9. State Overlay Checklist (FL)

• Applicability: $1 BILLION+ global annual revenue AND: (1) ≥50% revenue from online ads; OR (2) operates consumer smart speaker with cloud assistant; OR (3) operates app store/platform with ≥250,000 apps. Narrowest scope in US - targets tech giants only. <6,000 FL businesses qualify (est.). Exemptions: State government, nonprofits, HIPAA, higher ed, utilities, GLBA.
• Sensitive data: 8 categories requiring consent for processing: racial/ethnic origin, religious beliefs, health diagnosis, sexual orientation, citizenship/immigration, genetic/biometric, known child, precise geolocation. Sale of sensitive data requires consent + required notice "NOTICE: This website may sell your sensitive personal data."
• Consumer rights: Access, correct, delete, portability, confirm processing, opt-out of targeted ads/sale/profiling/sensitive data collection, opt-out of voice/facial recognition collection (unique right).

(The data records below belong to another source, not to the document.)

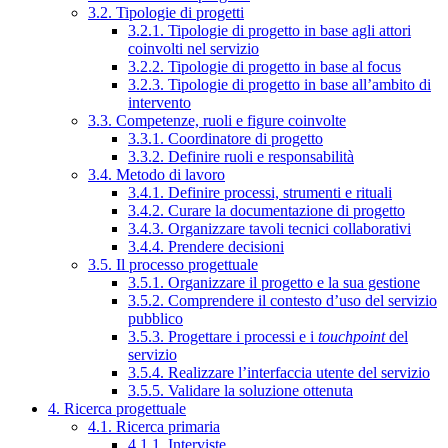
3.2. Tipologie di progetti
3.2.1. Tipologie di progetto in base agli attori
coinvolti nel servizio
3.2.2. Tipologie di progetto in base al focus
3.2.3. Tipologie di progetto in base all’ambito di
intervento
3.3. Competenze, ruoli e figure coinvolte
3.3.1. Coordinatore di progetto
3.3.2. Definire ruoli e responsabilità
3.4. Metodo di lavoro
3.4.1. Definire processi, strumenti e rituali
3.4.2. Curare la documentazione di progetto
3.4.3. Organizzare tavoli tecnici collaborativi
3.4.4. Prendere decisioni
3.5. Il processo progettuale
3.5.1. Organizzare il progetto e la sua gestione
3.5.2. Comprendere il contesto d’uso del servizio
pubblico
3.5.3. Progettare i processi e i
touchpoint
del
servizio
3.5.4. Realizzare l’interfaccia utente del servizio
3.5.5. Validare la soluzione ottenuta
4. Ricerca progettuale
4.1. Ricerca primaria
4.1.1. Interviste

Response: 45 days.
• Opt-out: Sale, targeted advertising, profiling, sensitive data collection, voice/facial recognition (unique).
• Processor contracts: Must include instructions, purpose, data types, duration, processor obligations (confidentiality, deletion/return, compliance info available, assessment support) per FDBR §501.712.
• DPA triggers: Required for targeted ads, sales, sensitive data processing, certain profiling. Document assessment (FDBR §501.713).
• Security: Reasonable safeguards appropriate to data sensitivity.
• Breach notice: 30 days max (+15 days extension with good cause). Third-party agents: 10 days. Department of Legal Affairs if 500+. Exception if no identity theft/financial harm (document 5 years, notify Department within 30 days). Penalties up to $500,000 per breach ($1K/day to 30d; $50K/30d to 180d; $500K if >180d). NO private action.
• Children: Known child data is sensitive (consent before sale). COPPA compliance.
• Non-discrimination: Standard non-discrimination provisions.
• Recordkeeping: 45-day discretionary cure period (Department of Legal Affairs). Department of Legal Affairs enforcement. NO private right of action under FDBR or breach law.

10. Approvals and Accountability

• Privacy lead/DPO review: [name/date].
• Security review: [name/date].
• Legal review (state law overlay): [name/date].
• Business owner certification: [name/date].
• Executive approver: [name/title/date].

11. Attachments

• Data flow diagrams/architecture.
• Records of processing activities entry.
• Vendor list and DPAs/SCCs.
• Legitimate interests assessment or risk assessment (if applicable).
• Testing summaries and pen test reports (if applicable).
• State-specific notices/links and breach templates.